"Kristine Kathryn Rusch - Craters" - читать интересную книгу автора (Rusch Kristine Kathryn)

CRATERS
Kristine Kathryn Rusch

What they don’t tell you when you sign up is that the work takes a certain amount of
trust. The driver, head covered by a half-assed turban, smiles a little too much, and
when he yes ma’ams you and no ma’ams you, you can be lulled into thinking he
actually works for you.

Then he opens the side door of his rusted jeep and nods at the dirt-covered
seat. You don’t even hesitate as you slide in, backpack filled with water bottles and
purifying pills, vitamins and six day’s dry rations.

You sit in that jeep, and you’re grateful, because you never allow yourself to
think that he could be one of them, taking you to some roadside bunker, getting paid
an advance cut of the ransom they anticipate. Or worse, getting paid to leave you
there so that they can all take turns until you’re bleeding and catatonic and don’t care
when they put the fifty-year-old pistol to your head.

You can’t think about the risks, not as you’re getting in that jeep, or letting
some so-called civilian lead you down sunlit streets that have seen war for centuries
almost non-stop.

You trust, because if you don’t you can’t do your job.

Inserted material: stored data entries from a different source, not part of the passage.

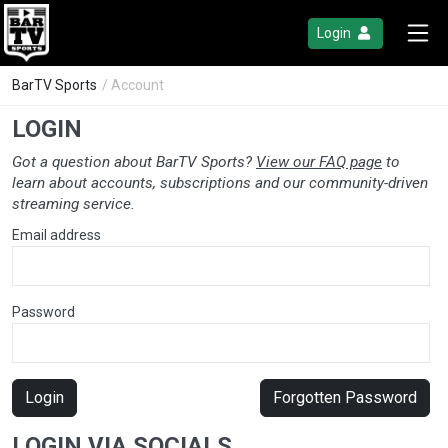
Login
BarTV Sports
/ Account
LOGIN
Got a question about BarTV Sports?
View our FAQ page
to
learn about accounts, subscriptions and our community-driven
streaming service.
Email address
Password
Login
Forgotten Password
LOGIN VIA SOCIALS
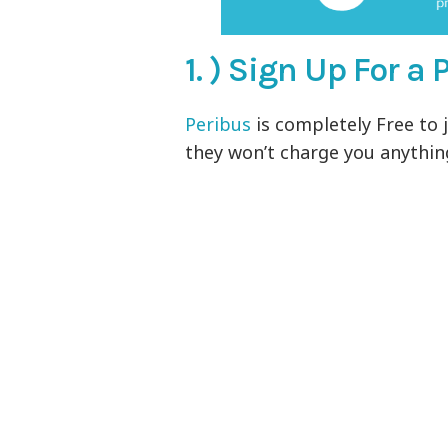
1. ) Sign Up For 
Peribus
is completely Free to j
they won’t charge you anything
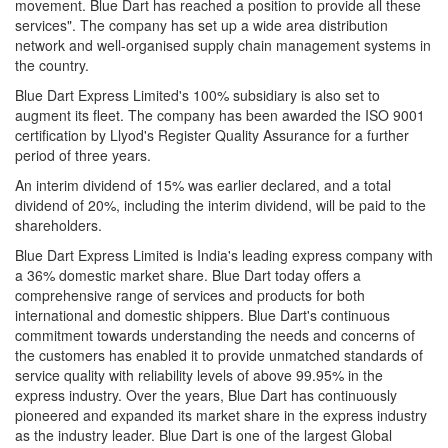
movement. Blue Dart has reached a position to provide all these
services". The company has set up a wide area distribution
network and well-organised supply chain management systems in
the country.
Blue Dart Express Limited's 100% subsidiary is also set to
augment its fleet. The company has been awarded the ISO 9001
certification by Llyod's Register Quality Assurance for a further
period of three years.
An interim dividend of 15% was earlier declared, and a total
dividend of 20%, including the interim dividend, will be paid to the
shareholders.
Blue Dart Express Limited is India's leading express company with
a 36% domestic market share. Blue Dart today offers a
comprehensive range of services and products for both
international and domestic shippers. Blue Dart's continuous
commitment towards understanding the needs and concerns of
the customers has enabled it to provide unmatched standards of
service quality with reliability levels of above 99.95% in the
express industry. Over the years, Blue Dart has continuously
pioneered and expanded its market share in the express industry
as the industry leader. Blue Dart is one of the largest Global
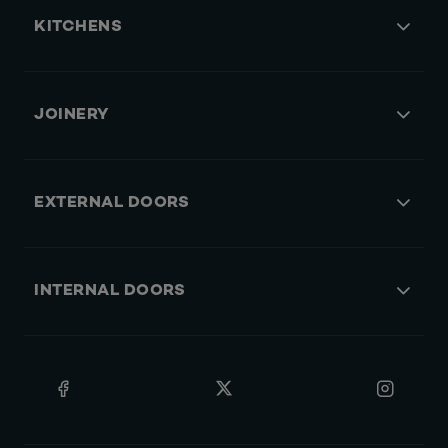
KITCHENS
JOINERY
EXTERNAL DOORS
INTERNAL DOORS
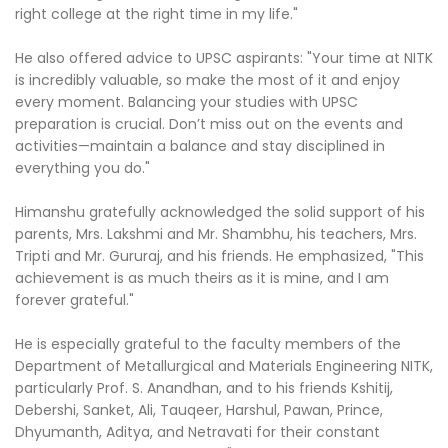
right college at the right time in my life."
He also offered advice to UPSC aspirants: "Your time at NITK
is incredibly valuable, so make the most of it and enjoy
every moment. Balancing your studies with UPSC
preparation is crucial. Don’t miss out on the events and
activities—maintain a balance and stay disciplined in
everything you do."
Himanshu gratefully acknowledged the solid support of his
parents, Mrs. Lakshmi and Mr. Shambhu, his teachers, Mrs.
Tripti and Mr. Gururaj, and his friends. He emphasized, "This
achievement is as much theirs as it is mine, and I am
forever grateful."
He is especially grateful to the faculty members of the
Department of Metallurgical and Materials Engineering NITK,
particularly Prof. S. Anandhan, and to his friends Kshitij,
Debershi, Sanket, Ali, Tauqeer, Harshul, Pawan, Prince,
Dhyumanth, Aditya, and Netravati for their constant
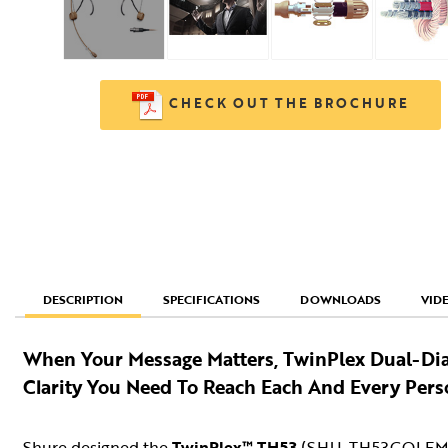
CHECK OUT THE BROCHURE
SPECIFICATIONS
DOWNLOADS
VID
DESCRIPTION
When Your Message Matters, TwinPlex Dual-Di
Clarity You Need To Reach Each And Every Pers
Shure designed the
TwinPlex™ TH53
(SHU-TH53COLEM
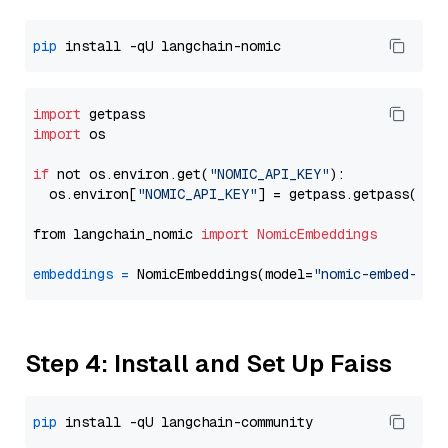
pip
import
import
 os

if
 not os.environ.get(
"NOMIC_API_KEY"
):

  os.environ[
"NOMIC_API_KEY"
] = getpass.getpass(
"En
from langchain_nomic 
import
NomicEmbeddings
embeddings
=
 NomicEmbeddings(model=
"nomic-embed-tex
Step 4: Install and Set Up Faiss
pip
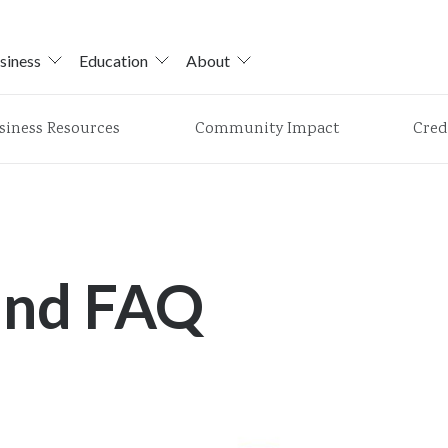
siness
Education
About
siness Resources
Community Impact
Cred
and FAQ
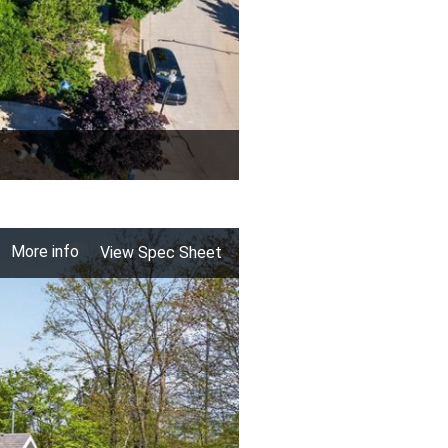
More info
View Spec Sheet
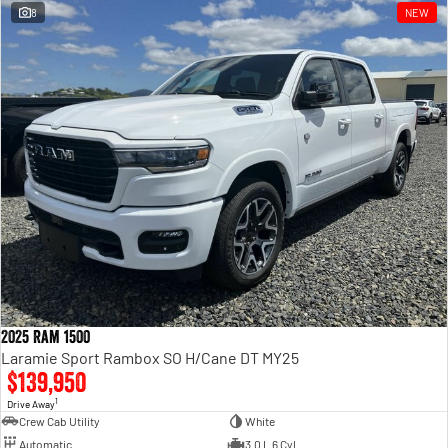
8
NEW
2025 Ram 1500
Laramie Sport Rambox SO H/Cane DT MY25
$139,950
1
Drive Away
Crew Cab Utility
White
Automatic
3.0 L 6 Cyl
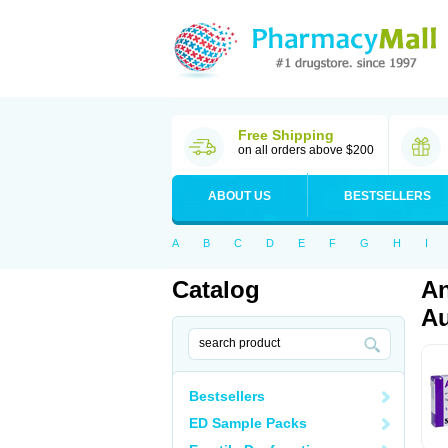
Free Shipping
on all orders above $200
ABOUT US
BESTSELLERS
A
B
C
D
E
F
G
H
I
Catalog
An
Au
Bestsellers
ED Sample Packs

You trust, and hope you get away from this place before your luck runs out.

****

I still have luck. I know it because today we pull into the camp. This camp’s just like
all the others I’ve seen in my twenty-year career. The ass-end of nowhere, damn near
unbearable heat. Barbed wire, older than God, fences in everything, and at the front,
soldiers with some kind of high tech rifle, some sort of programmable thing I don’t
understand.

My driver pulls into a long line of oil-burning cars, their engines only partly
modified to hydrogen. The air stinks of gasoline, a smell I associate with my
childhood, not with now.

We sit in the heat. Sweat pours down my face. I nurse the bottle of water I
brought from the Green Zone—a misnomer we’ve applied to the American base in
every “war” since Iraq. The Green Zone doesn’t have a lick of green in it. It just has
buildings that are theoretically protected from bombs and suicide attacks.
Finally, we pull up to the checkpoint. I clutch my bag against my lap, even
though the canvas is heavy and hot.

My driver knows the soldiers. “Reporter lady,” he tells them in English. The
English is for my benefit, to prove once again that he is my friend. I haven’t let him
know that I know parts (the dirty parts mostly) of two dozen languages. “Very
famous. She blog, she do vid, you see her on CNN, no?”